## EXERCISE OBJECTIVE
Starting at the line that contains "دیدگاهتان را بنویسید" and stopping at the line that contains "La filosoía de", restate each line of the records below exactly. Omit the pictures.

▶

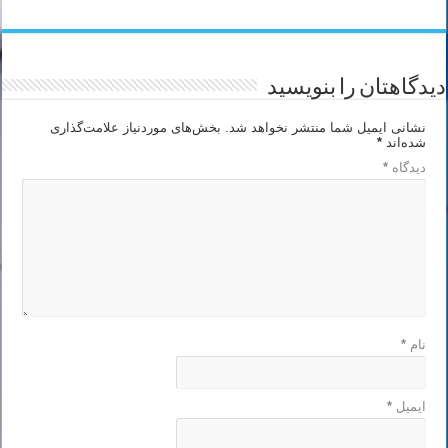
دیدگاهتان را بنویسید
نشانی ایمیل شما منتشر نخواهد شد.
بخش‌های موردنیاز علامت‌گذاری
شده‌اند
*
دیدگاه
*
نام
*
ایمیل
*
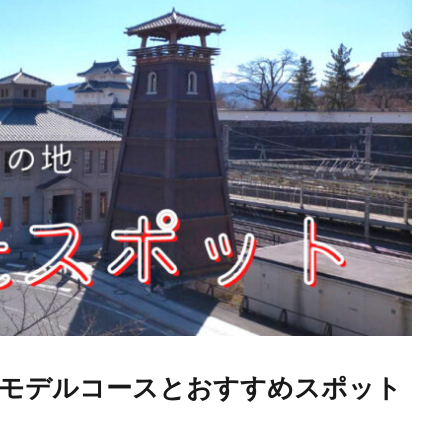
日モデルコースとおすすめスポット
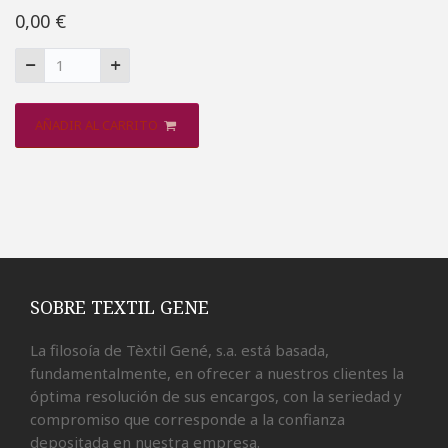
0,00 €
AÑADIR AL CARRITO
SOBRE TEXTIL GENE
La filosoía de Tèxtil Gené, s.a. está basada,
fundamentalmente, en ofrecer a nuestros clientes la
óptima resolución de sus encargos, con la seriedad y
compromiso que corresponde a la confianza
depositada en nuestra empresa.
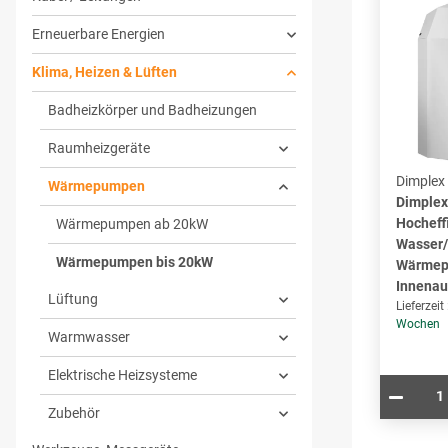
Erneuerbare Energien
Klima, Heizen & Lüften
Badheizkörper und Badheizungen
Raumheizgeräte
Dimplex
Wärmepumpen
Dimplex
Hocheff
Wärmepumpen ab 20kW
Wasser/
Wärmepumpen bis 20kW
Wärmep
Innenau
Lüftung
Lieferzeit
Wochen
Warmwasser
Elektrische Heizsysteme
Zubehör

◀
▶

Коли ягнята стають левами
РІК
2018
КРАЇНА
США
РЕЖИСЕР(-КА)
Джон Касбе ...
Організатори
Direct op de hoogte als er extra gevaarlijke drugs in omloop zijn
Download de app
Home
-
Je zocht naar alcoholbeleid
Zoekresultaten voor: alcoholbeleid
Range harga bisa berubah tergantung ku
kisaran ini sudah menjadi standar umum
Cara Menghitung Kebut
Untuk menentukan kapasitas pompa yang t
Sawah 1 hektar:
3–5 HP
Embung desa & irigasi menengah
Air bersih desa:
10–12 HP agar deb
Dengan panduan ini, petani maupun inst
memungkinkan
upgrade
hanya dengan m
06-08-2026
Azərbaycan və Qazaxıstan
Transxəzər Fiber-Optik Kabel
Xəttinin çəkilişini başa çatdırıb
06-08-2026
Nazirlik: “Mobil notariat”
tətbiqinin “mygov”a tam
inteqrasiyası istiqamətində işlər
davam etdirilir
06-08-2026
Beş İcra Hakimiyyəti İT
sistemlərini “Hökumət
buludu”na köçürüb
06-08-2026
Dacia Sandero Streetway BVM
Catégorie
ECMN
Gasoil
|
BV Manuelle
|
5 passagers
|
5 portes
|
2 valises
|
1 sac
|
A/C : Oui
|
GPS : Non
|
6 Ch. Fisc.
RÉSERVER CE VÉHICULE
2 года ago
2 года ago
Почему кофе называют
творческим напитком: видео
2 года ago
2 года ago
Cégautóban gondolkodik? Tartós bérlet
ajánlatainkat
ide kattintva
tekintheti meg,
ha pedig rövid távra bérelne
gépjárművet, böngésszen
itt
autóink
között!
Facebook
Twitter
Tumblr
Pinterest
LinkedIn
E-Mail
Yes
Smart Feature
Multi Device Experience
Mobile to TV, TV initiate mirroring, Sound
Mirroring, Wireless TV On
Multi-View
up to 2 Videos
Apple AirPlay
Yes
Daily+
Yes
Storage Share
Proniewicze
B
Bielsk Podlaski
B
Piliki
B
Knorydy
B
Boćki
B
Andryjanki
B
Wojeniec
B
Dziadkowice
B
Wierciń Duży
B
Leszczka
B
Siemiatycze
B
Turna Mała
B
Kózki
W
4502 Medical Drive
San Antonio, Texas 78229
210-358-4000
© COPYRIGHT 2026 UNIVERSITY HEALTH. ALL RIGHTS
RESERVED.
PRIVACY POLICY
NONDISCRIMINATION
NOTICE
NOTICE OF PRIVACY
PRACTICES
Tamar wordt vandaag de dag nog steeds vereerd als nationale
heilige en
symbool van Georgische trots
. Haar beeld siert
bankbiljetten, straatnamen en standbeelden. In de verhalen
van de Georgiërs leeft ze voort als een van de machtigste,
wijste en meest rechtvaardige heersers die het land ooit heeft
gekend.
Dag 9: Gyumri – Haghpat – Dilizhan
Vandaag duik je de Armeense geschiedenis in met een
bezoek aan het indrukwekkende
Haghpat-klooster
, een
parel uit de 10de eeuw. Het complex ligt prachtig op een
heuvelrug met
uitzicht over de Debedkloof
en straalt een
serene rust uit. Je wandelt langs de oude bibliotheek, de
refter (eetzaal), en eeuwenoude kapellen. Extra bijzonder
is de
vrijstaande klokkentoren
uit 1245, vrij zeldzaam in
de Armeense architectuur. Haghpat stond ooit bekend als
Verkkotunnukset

◀

## TASK RESULT
دیدگاهتان را بنویسید
نشانی ایمیل شما منتشر نخواهد شد.
بخش‌های موردنیاز علامت‌گذاری
شده‌اند
*
دیدگاه
*
نام
*
ایمیل
*
日モデルコースとおすすめスポット
0,00 €
AÑADIR AL CARRITO
SOBRE TEXTIL GENE
La filosoía de Tèxtil Gené, s.a. está basada,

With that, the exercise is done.